● **EXERCISE REQUIREMENTS**
Without including any pictures, write out all the records word for word.

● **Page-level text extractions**
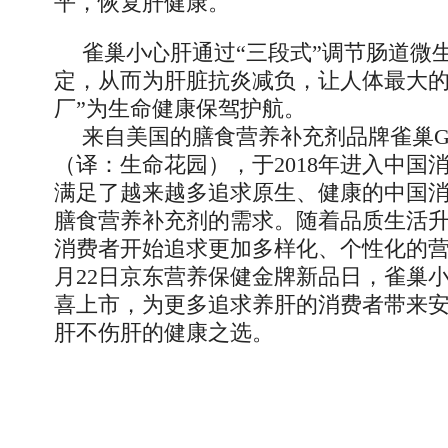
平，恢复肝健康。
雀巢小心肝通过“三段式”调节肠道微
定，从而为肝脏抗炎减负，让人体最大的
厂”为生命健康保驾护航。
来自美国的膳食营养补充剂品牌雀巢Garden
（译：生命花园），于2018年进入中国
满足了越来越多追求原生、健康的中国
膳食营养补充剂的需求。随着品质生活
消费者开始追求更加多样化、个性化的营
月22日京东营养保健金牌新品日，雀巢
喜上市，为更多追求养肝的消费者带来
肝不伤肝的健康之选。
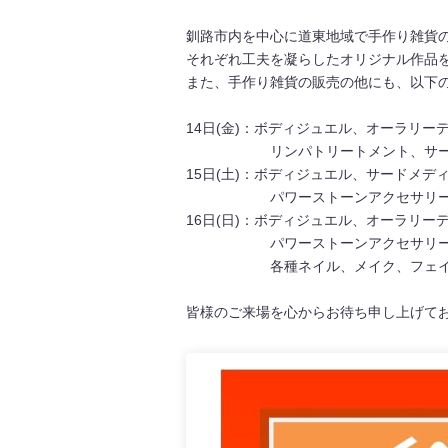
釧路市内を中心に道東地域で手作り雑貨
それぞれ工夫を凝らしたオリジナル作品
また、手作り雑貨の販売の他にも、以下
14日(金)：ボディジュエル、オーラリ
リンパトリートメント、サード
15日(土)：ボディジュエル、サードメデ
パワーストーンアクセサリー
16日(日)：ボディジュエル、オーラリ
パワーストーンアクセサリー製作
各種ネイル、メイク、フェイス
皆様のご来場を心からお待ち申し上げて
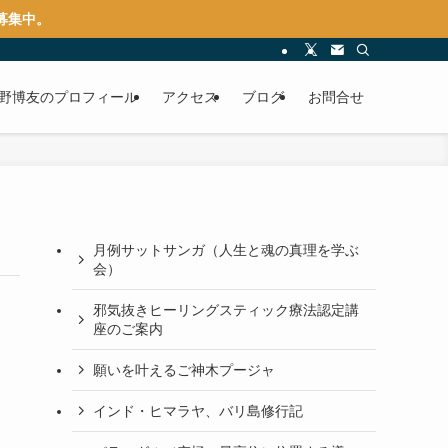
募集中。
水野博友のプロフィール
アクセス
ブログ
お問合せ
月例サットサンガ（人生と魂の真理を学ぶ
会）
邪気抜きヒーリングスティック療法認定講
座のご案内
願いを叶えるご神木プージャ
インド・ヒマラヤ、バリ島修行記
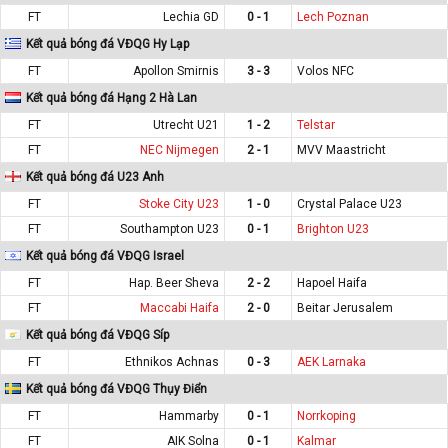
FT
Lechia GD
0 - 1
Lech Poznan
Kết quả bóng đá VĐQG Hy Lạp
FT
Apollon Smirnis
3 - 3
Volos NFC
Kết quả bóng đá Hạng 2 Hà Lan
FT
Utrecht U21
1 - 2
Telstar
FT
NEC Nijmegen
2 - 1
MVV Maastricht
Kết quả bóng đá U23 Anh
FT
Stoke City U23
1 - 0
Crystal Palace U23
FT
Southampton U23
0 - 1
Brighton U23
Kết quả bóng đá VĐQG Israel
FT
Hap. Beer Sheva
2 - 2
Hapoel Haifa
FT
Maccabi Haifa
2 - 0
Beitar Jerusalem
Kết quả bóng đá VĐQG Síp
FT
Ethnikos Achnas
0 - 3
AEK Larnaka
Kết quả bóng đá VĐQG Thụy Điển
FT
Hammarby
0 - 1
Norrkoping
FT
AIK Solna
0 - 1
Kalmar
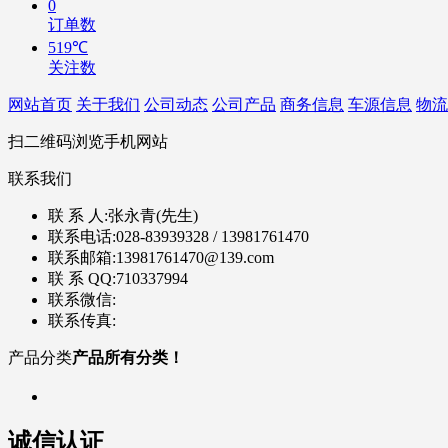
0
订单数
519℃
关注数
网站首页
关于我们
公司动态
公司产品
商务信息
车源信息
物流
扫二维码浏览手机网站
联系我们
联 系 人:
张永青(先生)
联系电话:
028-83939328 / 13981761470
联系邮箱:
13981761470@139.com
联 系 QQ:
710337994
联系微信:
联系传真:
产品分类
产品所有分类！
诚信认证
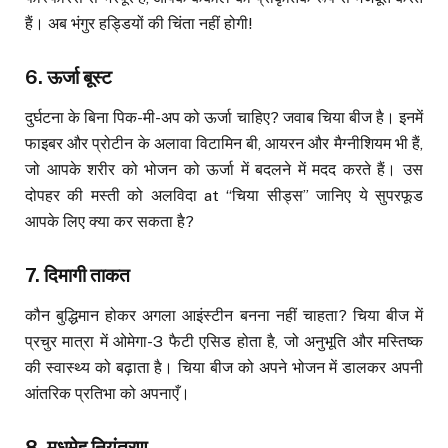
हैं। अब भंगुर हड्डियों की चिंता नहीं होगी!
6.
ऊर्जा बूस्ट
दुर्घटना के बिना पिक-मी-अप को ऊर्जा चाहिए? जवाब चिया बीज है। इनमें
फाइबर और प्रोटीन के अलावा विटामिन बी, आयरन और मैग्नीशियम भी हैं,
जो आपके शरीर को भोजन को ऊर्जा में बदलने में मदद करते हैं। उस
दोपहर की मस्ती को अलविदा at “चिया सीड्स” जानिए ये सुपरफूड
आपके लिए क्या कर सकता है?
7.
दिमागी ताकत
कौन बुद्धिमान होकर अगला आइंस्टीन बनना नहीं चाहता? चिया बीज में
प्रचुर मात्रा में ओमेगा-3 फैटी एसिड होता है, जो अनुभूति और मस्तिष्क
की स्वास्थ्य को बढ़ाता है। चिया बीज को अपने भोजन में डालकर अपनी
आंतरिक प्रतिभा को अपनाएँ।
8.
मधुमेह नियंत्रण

● **SOLUTION**
平，恢复肝健康。
雀巢小心肝通过“三段式”调节肠道微
定，从而为肝脏抗炎减负，让人体最大的
厂”为生命健康保驾护航。
来自美国的膳食营养补充剂品牌雀巢Garden
（译：生命花园），于2018年进入中国
满足了越来越多追求原生、健康的中国
膳食营养补充剂的需求。随着品质生活
消费者开始追求更加多样化、个性化的营
月22日京东营养保健金牌新品日，雀巢
喜上市，为更多追求养肝的消费者带来
肝不伤肝的健康之选。
釧路市内を中心に道東地域で手作り雑貨
それぞれ工夫を凝らしたオリジナル作品
また、手作り雑貨の販売の他にも、以下
14日(金)：ボディジュエル、オーラリ
リンパトリートメント、サード
15日(土)：ボディジュエル、サードメデ
パワーストーンアクセサリー
16日(日)：ボディジュエル、オーラリ
パワーストーンアクセサリー製作
各種ネイル、メイク、フェイス
皆様のご来場を心からお待ち申し上げて
募集中。
水野博友のプロフィール
アクセス
ブログ
お問合せ
月例サットサンガ（人生と魂の真理を学ぶ
会）
邪気抜きヒーリングスティック療法認定講
座のご案内
願いを叶えるご神木プージャ
インド・ヒマラヤ、バリ島修行記
FT
Lechia GD
0 - 1
Lech Poznan
Kết quả bóng đá VĐQG Hy Lạp
FT
Apollon Smirnis
3 - 3
Volos NFC
Kết quả bóng đá Hạng 2 Hà Lan
FT
Utrecht U21
1 - 2
Telstar
FT
NEC Nijmegen
2 - 1
MVV Maastricht
Kết quả bóng đá U23 Anh
FT
Stoke City U23
1 - 0
Crystal Palace U23
FT
Southampton U23
0 - 1
Brighton U23
Kết quả bóng đá VĐQG Israel
FT
Hap. Beer Sheva
2 - 2
Hapoel Haifa
FT
Maccabi Haifa
2 - 0
Beitar Jerusalem
Kết quả bóng đá VĐQG Síp
FT
Ethnikos Achnas
0 - 3
AEK Larnaka
Kết quả bóng đá VĐQG Thụy Điển
FT
Hammarby
0 - 1
Norrkoping
FT
AIK Solna
0 - 1
Kalmar
0
订单数
519℃
关注数
网站首页
关于我们
公司动态
公司产品
商务信息
车源信息
物流
扫二维码浏览手机网站
联系我们
联 系 人:
张永青(先生)
联系电话:
028-83939328 / 13981761470
联系邮箱:
13981761470@139.com
联 系 QQ:
710337994
联系微信:
联系传真:
产品分类
产品所有分类！
诚信认证
हैं। अब भंगुर हड्डियों की चिंता नहीं होगी!
6.
ऊर्जा बूस्ट
दुर्घटना के बिना पिक-मी-अप को ऊर्जा चाहिए? जवाब चिया बीज है। इनमें
फाइबर और प्रोटीन के अलावा विटामिन बी, आयरन और मैग्नीशियम भी हैं,
जो आपके शरीर को भोजन को ऊर्जा में बदलने में मदद करते हैं। उस
दोपहर की मस्ती को अलविदा at “चिया सीड्स” जानिए ये सुपरफूड
आपके लिए क्या कर सकता है?
7.
दिमागी ताकत
कौन बुद्धिमान होकर अगला आइंस्टीन बनना नहीं चाहता? चिया बीज में
प्रचुर मात्रा में ओमेगा-3 फैटी एसिड होता है, जो अनुभूति और मस्तिष्क
की स्वास्थ्य को बढ़ाता है। चिया बीज को अपने भोजन में डालकर अपनी
आंतरिक प्रतिभा को अपनाएँ।
8.
मधुमेह नियंत्रण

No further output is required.